Stephen King’s novel, Needful Things, ends with a showdown between Castle Rock’s sheriff, Alan Pangborn, and Leland Gaunt, the proprietor of the curiosity shop, Needful Things, whose wares have caused so much murder and mayhem:

In their final confrontation, Alan forces Leland to leave town, much as the frontier marshal often compels gunfighters to do, Leland’s car transforming itself into a nineteenth-century wagon, such as those that snake oil salesmen used in traveling from one Western town to another. On the side of the wagon, the cautionary declaration as that which was displayed in Leleand’s shop warns, “Caveat Emptor."

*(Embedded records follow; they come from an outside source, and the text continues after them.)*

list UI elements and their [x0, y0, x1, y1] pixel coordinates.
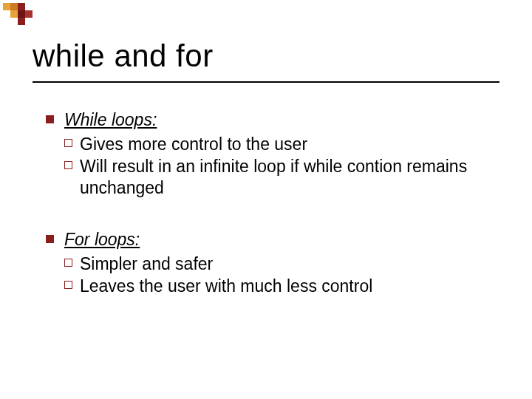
- group-heading-row: While loops:: [46, 109, 489, 131]
- list-item: Leaves the user with much less control: [64, 276, 489, 297]
- list-item: Will result in an infinite loop if while…: [64, 156, 489, 200]
- list-group: While loops: Gives more control to the u…: [46, 109, 489, 200]
- open-square-bullet-icon: [64, 161, 72, 169]
- open-square-bullet-icon: [64, 281, 72, 289]
- list-item-text: Leaves the user with much less control: [80, 276, 489, 297]
- corner-logo: [3, 3, 34, 25]
- slide-title: while and for: [33, 38, 214, 74]
- list-item-text: Simpler and safer: [80, 253, 489, 275]
- list-item-text: Will result in an infinite loop if while…: [80, 156, 489, 200]
- group-heading: While loops:: [64, 109, 157, 131]
- list-item: Gives more control to the user: [64, 134, 489, 155]
- title-underline: [33, 81, 499, 83]
- list-group: For loops: Simpler and safer Leaves the …: [46, 229, 489, 297]
- open-square-bullet-icon: [64, 139, 72, 147]
- group-heading: For loops:: [64, 229, 140, 250]
- list-item: Simpler and safer: [64, 253, 489, 275]
- group-heading-row: For loops:: [46, 229, 489, 250]
- filled-square-bullet-icon: [46, 235, 54, 243]
- list-item-text: Gives more control to the user: [80, 134, 489, 155]
- open-square-bullet-icon: [64, 259, 72, 267]
- slide-body: While loops: Gives more control to the u…: [46, 109, 489, 327]
- filled-square-bullet-icon: [46, 115, 54, 123]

At the outset of the novel, a first-person narrator welcomed the reader, as a newcomer, to Castle Rock, Maine, drawing his or her attention to a new store, Needful Things. Now, far away from Castle Rock, Maine, in Junction City, Iowa, the narrator, again welcoming a new resident, points out a store that has just opened--Answered Prayers. Leland has apparently opened a new shop, in a new location, under a new name. One suspects, however, that he will conduct business as usual.:

The ends of stories are often the places in which their themes are made explicit or are given a more forceful suggestion. As we observed in the previous post, King says that this novel was inspired by the greed he saw in the behavior of televangelist Jim Bakker and his late ex-wife Tammy Faye Messner. In the end of his novel, he offers a remedy for such greed. Instead of an avaricious drive to secure for oneself those material goods that one considers “needful things” or “answered prayers,” one should value others, acting out of love, as the novel’s sheriff does in protecting society and caring for his girlfriend. In loving others and acting for the welfare of the community, King implies, one will have, as the sheriff tells Leland, all that he or she needs.

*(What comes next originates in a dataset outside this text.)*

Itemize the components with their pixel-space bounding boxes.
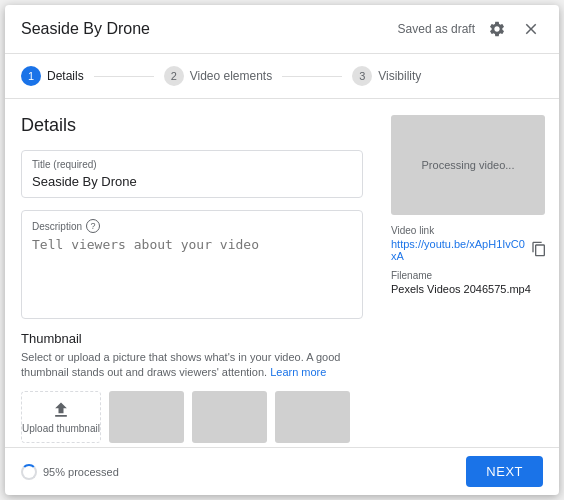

In the middle of The Thing From Another World, a scientist, Dr. Carrington, suggested that the vegetative humanoid creature they’d recovered from a block of ice near their arctic research laboratory was able to communicate with them. The Air Force personnel at the outpost disagreed. Having escaped from the greenhouse in which it had been trapped, the thing from another world, attacking the compound, now puts these conflicting theories to the test as the story comes to an end:

The scientists and airmen lured the creature into the facility’s generator shack, where they ambush it with high-voltage electricity. Twice, Dr. Carrington tries to save the creature. First, he turns of the electricity. When the current is restored, he rushes forward, trying to reason with the monster. The creature knocks him aside, but it--and the seedlings that grow from its body--are electrocuted. The journalist among the team wires the story, warning radio listeners to “watch the skies!”
Obviously (Barack Obama, take notice!), the airmen’s theory proves to have been the true one. Either the creature was unable or unwilling to communicate with the humans and, perhaps driven by its hunger for blood, remained intent upon attacking and killing them. The situation, as the military mind had anticipated, came down to one of killing or being killed. This story, incidentally, also makes use of a convention that is common in horror fiction, but effective, nevertheless--the isolated setting in which characters are cut off from the rest of society, from culture, and, indeed, from civilization itself and are stranded to survive (or not) on their own.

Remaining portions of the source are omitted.